Restaurants and comp guys foil and such because they either make huge quantities they have to hold or are hedging to have the meat ready for a deadline. And everyone of them slightly undercooked the meat and let carryover during the rest finish the cooking .
Resting in a cooler doesn't make Done meat MORE Done or any better. Unless you want mushy Brisket or Butt...JJ


----------



## husker3in4 (Aug 28, 2018)

Well thats half the problem! Large chunks of meat are a crapshoot as to when they are done, so more than likely I will put it on early so that it will be for sure done by game time.

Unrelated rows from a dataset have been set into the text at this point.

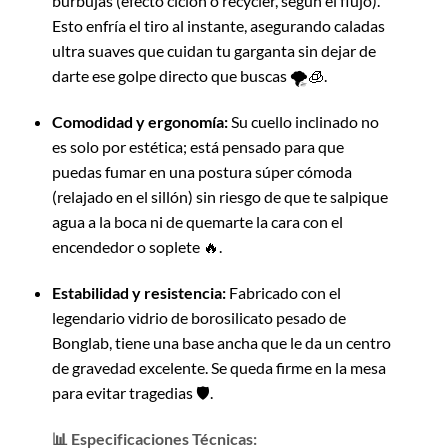
burbujas (efecto ciclón o recycler, según el flujo).
Esto enfría el tiro al instante, asegurando caladas
ultra suaves que cuidan tu garganta sin dejar de
darte ese golpe directo que buscas 🌪️🧊.
Comodidad y ergonomía:
Su cuello inclinado no
es solo por estética; está pensado para que
puedas fumar en una postura súper cómoda
(relajado en el sillón) sin riesgo de que te salpique
agua a la boca ni de quemarte la cara con el
encendedor o soplete 🔥.
Estabilidad y resistencia:
Fabricado con el
legendario vidrio de borosilicato pesado de
Bonglab, tiene una base ancha que le da un centro
de gravedad excelente. Se queda firme en la mesa
para evitar tragedias 🛡️.
📊 Especificaciones Técnicas:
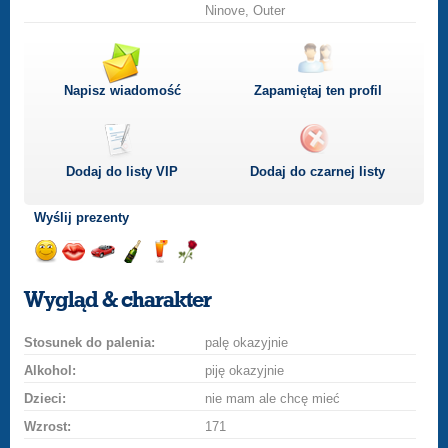
Ninove, Outer
Napisz wiadomość
Zapamiętaj ten profil
Dodaj do listy
VIP
Dodaj do czarnej listy
Wyślij prezenty
Wyślij
Wyślij
Przejażdżka
Wyślij
Wyślij
Wyślij
uśmiech
buziaka
samochodem
szampana
drinka
różę
Wygląd & charakter
Stosunek do palenia:
palę okazyjnie
Alkohol:
piję okazyjnie
Dzieci:
nie mam ale chcę mieć
Wzrost:
171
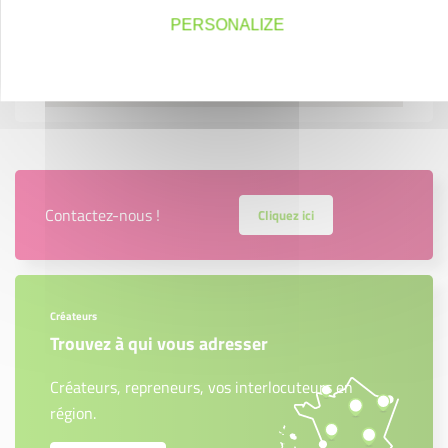
PERSONALIZE
Contactez-nous !
Cliquez ici
Créateurs
Trouvez à qui vous adresser
Créateurs, repreneurs, vos interlocuteurs en
région.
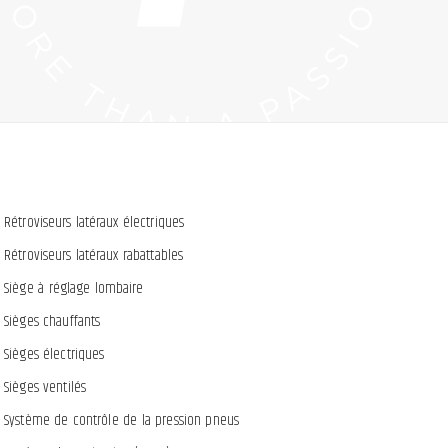
Rétroviseurs latéraux électriques
Rétroviseurs latéraux rabattables
Siège à réglage lombaire
Sièges chauffants
Sièges électriques
Sièges ventilés
Système de contrôle de la pression pneus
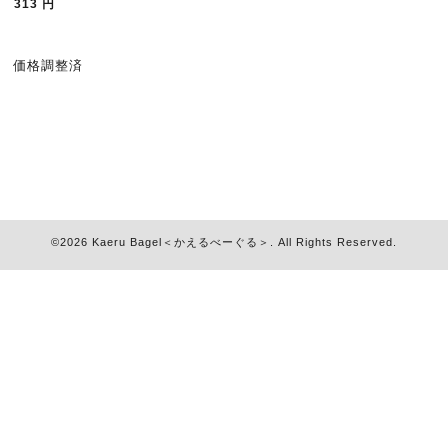
313
円
価格調整済
©2026
Kaeru Bagel＜かえるべーぐる＞
. All Rights Reserved.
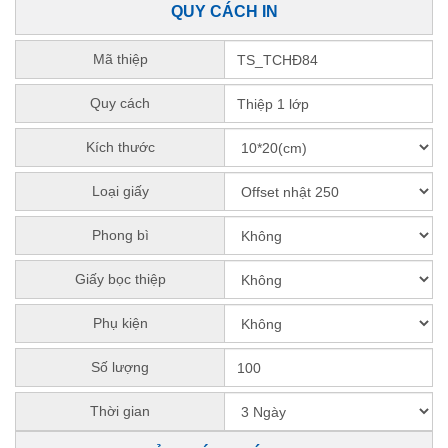
QUY CÁCH IN
Mã thiệp
Quy cách
Kích thước
Loại giấy
Phong bì
Giấy bọc thiệp
Phụ kiện
Số lượng
Thời gian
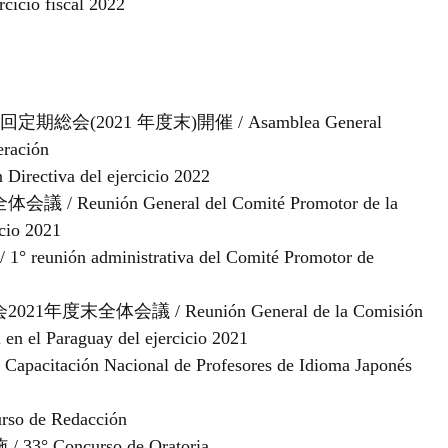
rcicio fiscal 2022
(2021 年度末)開催 / Asamblea General
eración
iva del ejercicio 2022
nión General del Comité Promotor de la
icio 2021
ón administrativa del Comité Promotor de
体会議 / Reunión General de la Comisión
 en el Paraguay del ejercicio 2021
ón Nacional de Profesores de Idioma Japonés
 de Redacción
oncurso de Oratoria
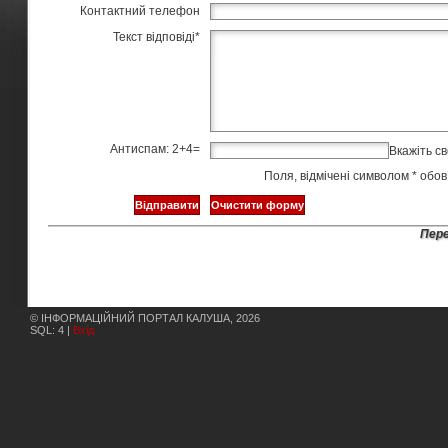
Контактний телефон
Текст відповіді
*
Антиспам: 2+4=
Вкажіть св
Поля, відмічені символом
*
обов’
Пере
© ІНФОРМАЦІЙНИЙ ПОРТАЛ КАЛУША, 2026
SQL: 4 |
Вхід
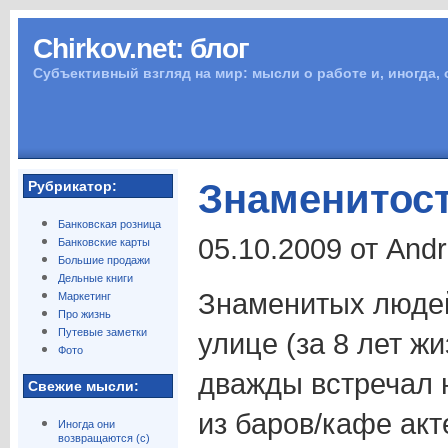
Chirkov.net: блог
Субъективный взгляд на мир: мысли о работе и, иногда,
Знаменитос
Рубрикатор:
Банковская розница
05.10.2009 от And
Банковские карты
Большие продажи
Дельные книги
Знаменитых людей
Маркетинг
Про жизнь
Путевые заметки
улице (за 8 лет жи
Фото
дважды встречал 
Свежие мысли:
из баров/кафе ак
Иногда они
возвращаются (с)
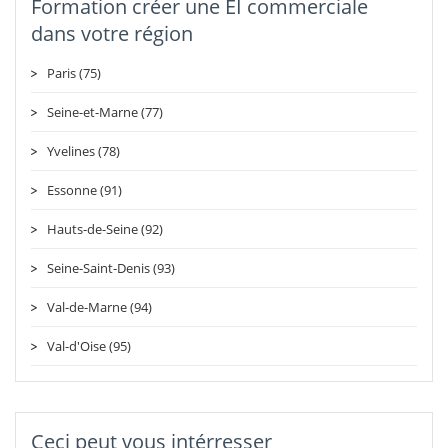
Formation créer une EI commerciale
dans votre région
Paris (75)
Seine-et-Marne (77)
Yvelines (78)
Essonne (91)
Hauts-de-Seine (92)
Seine-Saint-Denis (93)
Val-de-Marne (94)
Val-d'Oise (95)
Ceci peut vous intérresser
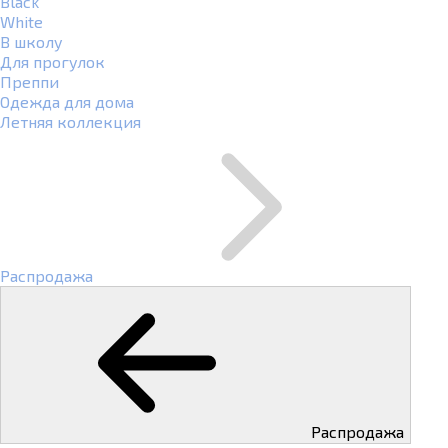
Black
White
В школу
Для прогулок
Преппи
Одежда для дома
Летняя коллекция
Распродажа
Распродажа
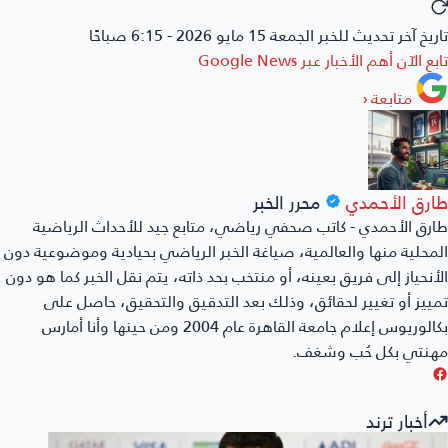
تاريخ آخر تحديث للخبر
الجمعة 15 مايو 2026 - 6:15 صباحًا
تابع الآن أهم الأخبار عبر
Google News
متابعة
‹
طارق الأحمدي
محرر الخبر
طارق الأحمدي - كاتب صحفي رياضي، متابع جيد للأحداث الرياضية
المحلية منها والعالمية، صياغة الخبر الرياضي بحيادية وموضوعية دون
الأنحياز إلى فريق بعينه، أو منتخب بحد ذاته، يتم نقل الخبر كما هو دون
تمييز أو تغيير لحقائق، وذلك بعد التدقيق والتحقيق، حاصل على
بكالوريوس إعلام جامعة القاهرة عام 2004 ومن حينها وأنا أمارس
مهنتي بكل حُب وشغف.
أخبار ترند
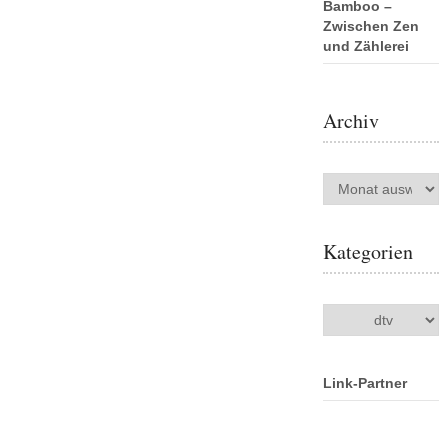
Bamboo –
Zwischen Zen
und Zählerei
Archiv
Archiv
Kategorien
Kategorien
Link-Partner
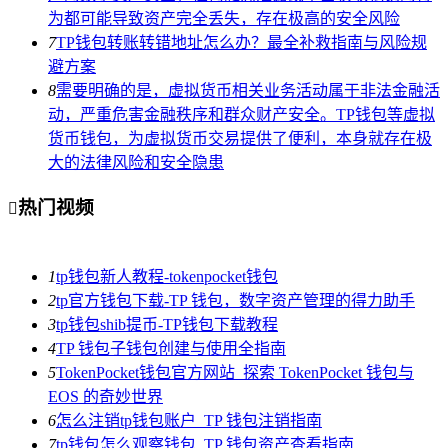
为都可能导致资产完全丢失，存在极高的安全风险
7
TP钱包转账转错地址怎么办？最全补救指南与风险规
避方案
8
需要明确的是，虚拟货币相关业务活动属于非法金融活
动，严重危害金融秩序和群众财产安全。TP钱包等虚拟
货币钱包，为虚拟货币交易提供了便利，本身就存在极
大的法律风险和安全隐患
热门视频

1
tp钱包新人教程-tokenpocket钱包
2
tp官方钱包下载-TP 钱包，数字资产管理的得力助手
3
tp钱包shib提币-TP钱包下载教程
4
TP 钱包子钱包创建与使用全指南
5
TokenPocket钱包官方网站_探索 TokenPocket 钱包与
EOS 的奇妙世界
6
怎么注销tp钱包账户_TP 钱包注销指南
7
tp钱包怎么观察钱包_TP 钱包资产查看指南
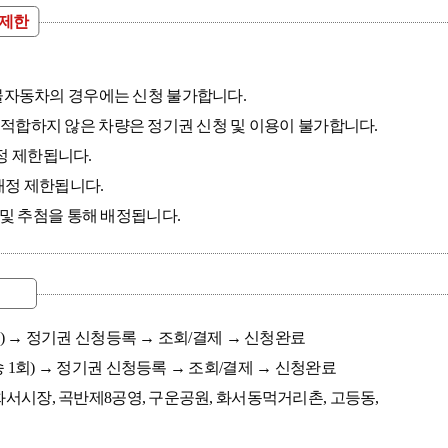
정제한
물자동차의 경우에는 신청 불가합니다.
에 적합하지 않은 차량은 정기권 신청 및 이용이 불가합니다.
정 제한됩니다.
배정 제한됩니다.
및 추첨을 통해 배정됩니다.
) → 정기권 신청등록 → 조회/결제 → 신청완료
1회) → 정기권 신청등록 → 조회/결제 → 신청완료
화서시장, 곡반제8공영, 구운공원, 화서동먹거리촌, 고등동,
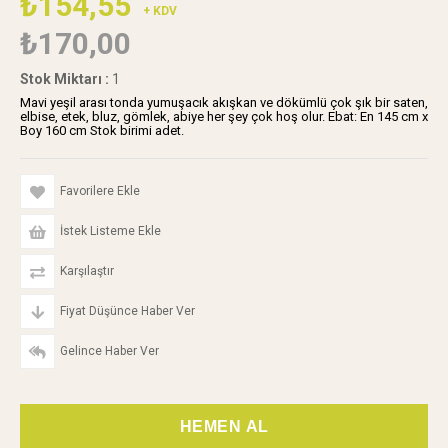
₺154,55
+ KDV
₺170,00
Stok Miktarı
:
1
Mavi yeşil arası tonda yumuşacık akışkan ve dökümlü çok şık bir saten,
elbise, etek, bluz, gömlek, abiye her şey çok hoş olur. Ebat: En 145 cm x
Boy 160 cm Stok birimi adet.
Favorilere Ekle
İstek Listeme Ekle
Karşılaştır
Fiyat Düşünce Haber Ver
Gelince Haber Ver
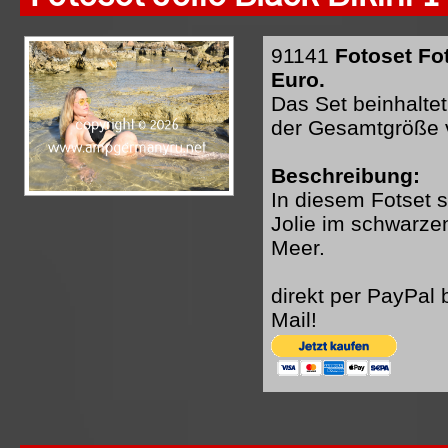
91141
Fotoset Fot
Euro.
Das Set beinhaltet
der Gesamtgröße 
Beschreibung:
In diesem Fotset 
Jolie im schwarzen
Meer.
direkt per PayPal
Mail!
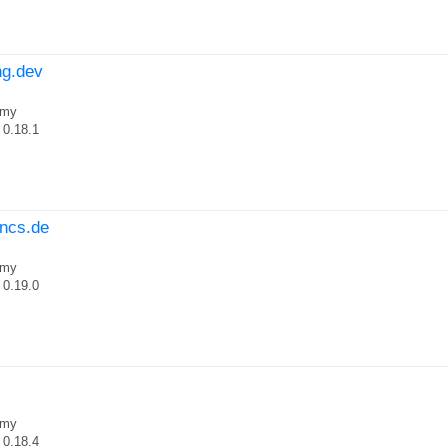
ng.dev
my
0.18.1
hncs.de
my
0.19.0
my
0.18.4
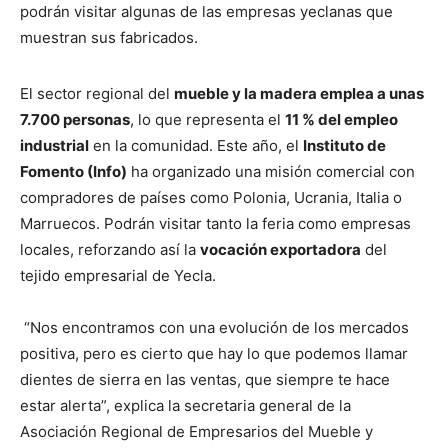
podrán visitar algunas de las empresas yeclanas que
muestran sus fabricados.
El sector regional del
mueble y la madera emplea a unas
7.700 personas
, lo que representa el
11 % del empleo
industrial
en la comunidad. Este año, el
Instituto de
Fomento (Info)
ha organizado una misión comercial con
compradores de países como Polonia, Ucrania, Italia o
Marruecos. Podrán visitar tanto la feria como empresas
locales, reforzando así la
vocación exportadora
del
tejido empresarial de Yecla.
“Nos encontramos con una evolución de los mercados
positiva, pero es cierto que hay lo que podemos llamar
dientes de sierra en las ventas, que siempre te hace
estar alerta”, explica la secretaria general de la
Asociación Regional de Empresarios del Mueble y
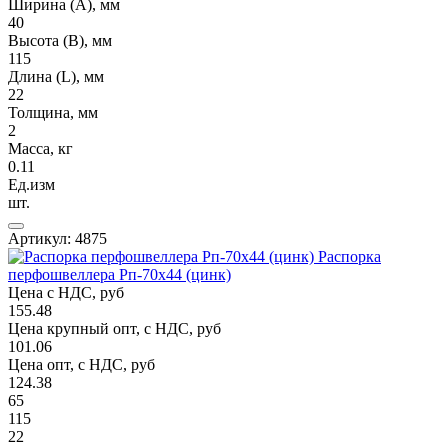
Ширина (А), мм
40
Высота (В), мм
115
Длина (L), мм
22
Толщина, мм
2
Масса, кг
0.11
Ед.изм
шт.
Артикул: 4875
Распорка
перфошвеллера Рп-70х44 (цинк)
Цена с НДС, руб
155.48
Цена крупный опт, с НДС, руб
101.06
Цена опт, с НДС, руб
124.38
65
115
22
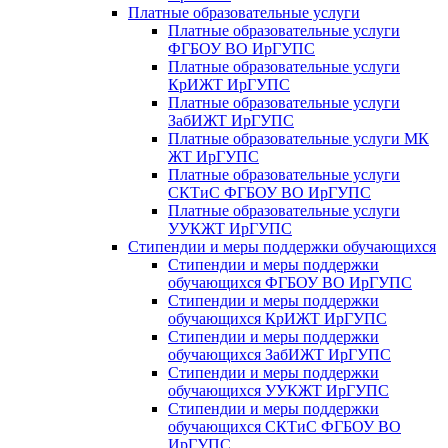
Платные образовательные услуги
Платные образовательные услуги
ФГБОУ ВО ИрГУПС
Платные образовательные услуги
КрИЖТ ИрГУПС
Платные образовательные услуги
ЗабИЖТ ИрГУПС
Платные образовательные услуги МК
ЖТ ИрГУПС
Платные образовательные услуги
СКТиС ФГБОУ ВО ИрГУПС
Платные образовательные услуги
УУКЖТ ИрГУПС
Стипендии и меры поддержки обучающихся
Стипендии и меры поддержки
обучающихся ФГБОУ ВО ИрГУПС
Стипендии и меры поддержки
обучающихся КрИЖТ ИрГУПС
Стипендии и меры поддержки
обучающихся ЗабИЖТ ИрГУПС
Стипендии и меры поддержки
обучающихся УУКЖТ ИрГУПС
Стипендии и меры поддержки
обучающихся СКТиС ФГБОУ ВО
ИрГУПС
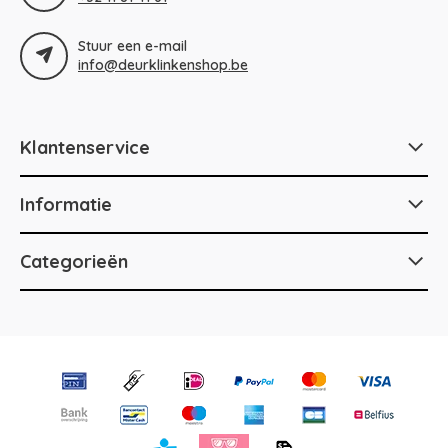
Stuur een e-mail
info@deurklinkenshop.be
Klantenservice
Informatie
Categorieën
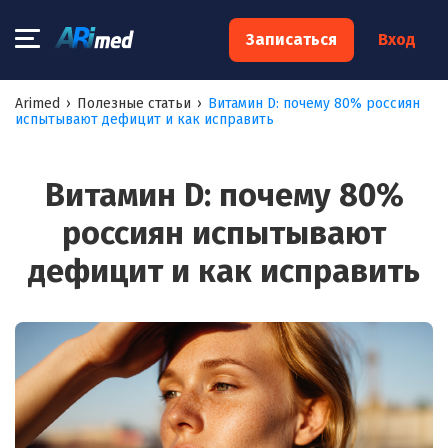
×
Записаться
Вход
Запишитесь на консультацию к
Arimed
›
Полезные статьи
›
Витамин D: почему 80% россиян
испытывают дефицит и как исправить
специалисту
Ваше имя:*
Витамин D: почему 80%
россиян испытывают
Ваш телефон:*
дефицит и как исправить
Ваш e-mail:*
Я согласен на
обработку моих персональных данных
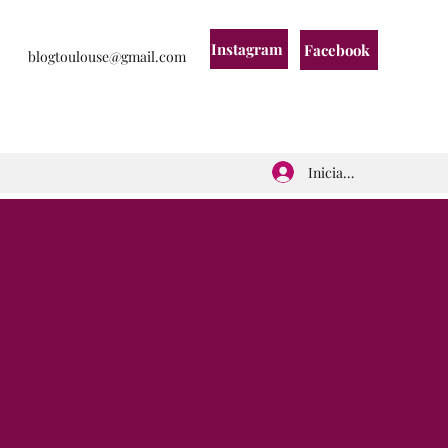
Instagram
Facebook
blogtoulouse@gmail.com
Iniciar sesión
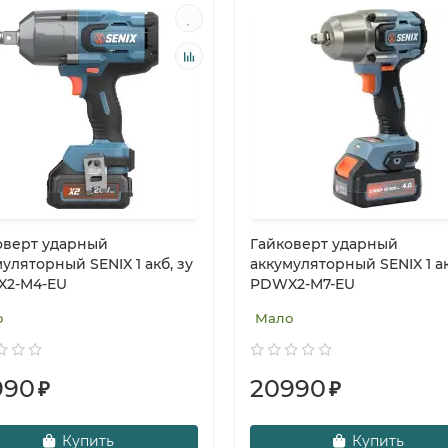
оверт ударный
Гайковерт ударный
уляторный SENIX 1 акб, зу
аккумуляторный SENIX 1 ак
2-M4-EU
PDWX2-M7-EU
о
Мало
990
20990
₽
₽
Купить
Купить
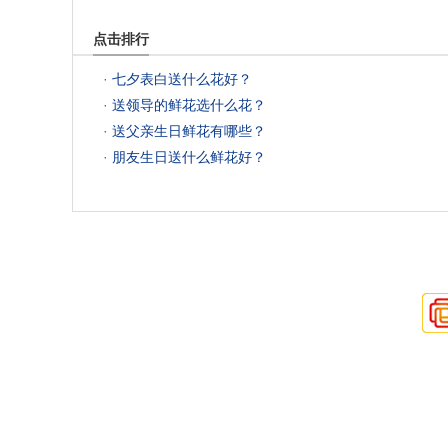
点击排行
 ·
 七夕表白送什么花好？
 ·
 送领导的鲜花选什么花？
 ·
 送父亲生日鲜花有哪些？
 ·
 朋友生日送什么鲜花好？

That means I will likely have to put it in a cambo to keep it hot for game time.


----------



## petehalsted (Aug 29, 2018)

Give it 5 or 10 minutes uncovered before foiling, to let it cool a bit and halt the cooking. Immediately foiling is causing it to steam a bit much and softening your bark.


----------



## husker3in4 (Aug 29, 2018)

Oh, and Im smoking on a MES.  Water pan or no?


----------



## petehalsted (Aug 29, 2018)

99% of the time I don't use a water pan in my MES, the last coupe of times I did beef ribs in it I did, I felt beef needed the extra moisture. 

With pork in the MES I NEVER use water, the MES is so tight and Pork has so much moisture to start with, that if you fill it up with pork, you can get a steam effect for the first bit of the smoke even without the water pan.

Bottom line I say if you are happy with your brisket and the bark didn't get to crispy then no need for water. I started adding with my beef ribs because I felt they were drying out a touch before finishing. Spritzing would help but the MES doesn't recover as well from opening the door, so that is why I used the water pan instead.


----------



## husker3in4 (Aug 29, 2018)

So do you fill it with water? sand? do you cover it after its full of whatever you are putting in it?


----------



## petehalsted (Aug 29, 2018)

It all depends on what model MES and your preference. Bear has lots of info on the different models and setups. Mine is the Gen 2.5. When I got it I removed the water pan completely, and added some slate tiles to act as a heat shield/sink. Many fill with sand and cover with foil to act as heat sink. Others just cover with foil, nothing for heat sink. We I feel I need water, I use a small foil pan on the rack below what I am cooking.


----------



## husker3in4 (Aug 29, 2018)

I have a 20070910, its one of the older models.. maybe gen 1? It looks like this:


----------



## petehalsted (Aug 29, 2018)

Definitely looks like Gen 1, definitely follow Bear's advice, he is the MES guru.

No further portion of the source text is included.